Marie-Claire Nnana, l’inamovible directrice générale de la Sopecam, l’éditeur du quotidien national Cameroon Tribune, vient d’échapper de justesse à un limogeage qui semblait pourtant scellé. En cause : un dossier explosif sur le conflit entre la Fecafoot de Samuel Eto’o et le ministère des Sports, qui a suscité l’ire de Ferdinand Ngoh Ngoh, le tout-puissant secrétaire général de la présidence. Mais c’était sans compter sur le soutien de poids de la Première Dame Chantal Biya, qui serait intervenue en personne pour sauver la tête de sa protégée. Une affaire qui illustre avec éclat les luttes de clans qui agitent les allées du pouvoir au Cameroun.
L’article de trop pour Nnana ?
Tout est parti de l’édition du 31 mai de Cameroon Tribune. Ce jour-là, le quotidien gouvernemental publie un dossier complet sur la guerre ouverte qui oppose Samuel Eto’o, président de la Fédération Camerounaise de Football, à Narcisse Mouelle Kombi, le ministre des Sports. Un conflit à rebondissements qui passionne les Camerounais, et sur lequel Paul Biya lui-même a dû trancher à plusieurs reprises.
En rappelant dans ses colonnes les interventions musclées du chef de l’État dans ce dossier, Cameroon Tribune pensait sans doute bien faire. C’était pourtant l’article de trop pour Ferdinand Ngoh Ngoh, qui a aussitôt réclamé la tête de Marie-Claire Nnana, à la tête du journal depuis 2002, pour “fautes lourdes”. Une session extraordinaire du conseil d’administration de la Sopecam est convoquée, et les noms des successeurs potentiels commencent à fuiter. La patronne de Cameroon Tribune semble condamnée.
La Première Dame monte au créneau
C’est alors que Marie-Claire Nnana joue son va-tout. Dans une lettre adressée directement à Paul Biya, que s’est procurée 237online.com, elle prend la plume pour défendre bec et ongles son dossier. La publication des articles visait à “mettre en exergue et valoriser [la] haute implication personnelle [du président] pour une bonne marche des affaires de la nation”, plaide-t-elle. Et d’enfoncer le clou : les Camerounais ont “applaudi” la démarche présidentielle, l’“encourageant à poursuivre cette politique d’assainissement et de fermeté dans tous les domaines”.
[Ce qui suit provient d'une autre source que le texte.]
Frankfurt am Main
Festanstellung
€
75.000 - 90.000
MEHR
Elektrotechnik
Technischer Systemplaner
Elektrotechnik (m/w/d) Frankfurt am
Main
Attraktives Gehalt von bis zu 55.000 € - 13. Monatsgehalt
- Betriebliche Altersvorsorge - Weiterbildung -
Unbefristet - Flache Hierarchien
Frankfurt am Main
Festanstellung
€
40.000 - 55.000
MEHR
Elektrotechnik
Un argumentaire bien rodé, qui semble avoir fait mouche au sommet de l’État. Car selon nos informations, c’est Chantal Biya elle-même, considérée comme la principale protectrice de Marie-Claire Nnana, qui serait intervenue en personne auprès de son époux pour bloquer le limogeage. Résultat : le conseil d’administration de la Sopecam qui devait acter le départ de la patronne de Cameroon Tribune a été reporté sine die sur instruction expresse de Paul Biya. Un camouflet pour Ferdinand Ngoh Ngoh.
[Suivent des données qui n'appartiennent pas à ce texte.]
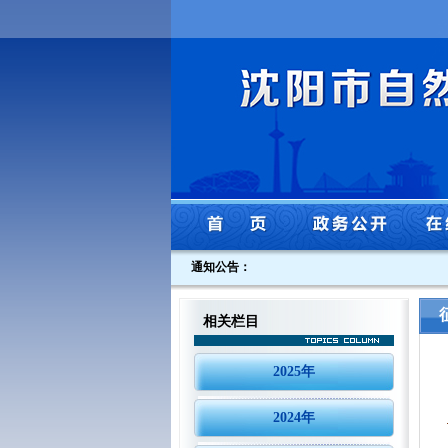
通知公告：
相关栏目
2025年
2024年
Cameroon Tribune, un nouveau front dans la guerre des clans ?
Au-delà du cas Nnana, cette affaire est révélatrice des luttes d’influence qui se jouent en coulisses au palais d’Etoudi. Car derrière la patronne de Cameroon Tribune, c’est tout un réseau qui a été mobilisé pour contrer l’offensive de Ferdinand Ngoh Ngoh. De Samuel Mvondo Ayolo, le directeur du cabinet civil et soutien indéfectible de Marie-Claire Nnana, à feu Martin Belinga Eboutou, l’ancien homme fort du palais dont elle était proche, la directrice de la Sopecam peut compter sur des alliés de poids dans son bras de fer avec le secrétaire général de la présidence.
Une guerre des clans qui semble trouver un nouveau champ de bataille au sein même des médias d’État. Selon une source proche du palais citée par 237online.com, le dossier Nnana illustrerait ainsi la lutte d’influence opposant Ferdinand Ngoh Ngoh à Samuel Mvondo Ayolo, qui se disputent le contrôle de la CRTV et de Cameroon Tribune. Un bras de fer à distance dont Marie-Claire Nnana aurait bien failli être la victime collatérale.
Reste à savoir si la protection de Chantal Biya suffira, à terme, à mettre la patronne de Cameroon Tribune à l’abri des foudres de Ferdinand Ngoh Ngoh. Une chose est sûre : en jetant ainsi la lumière sur la guerre des clans qui fait rage au sommet de l’État, l’affaire Nnana prouve une fois de plus que dans le landerneau politique camerounais, l’information est une arme comme une autre. À manier avec précaution.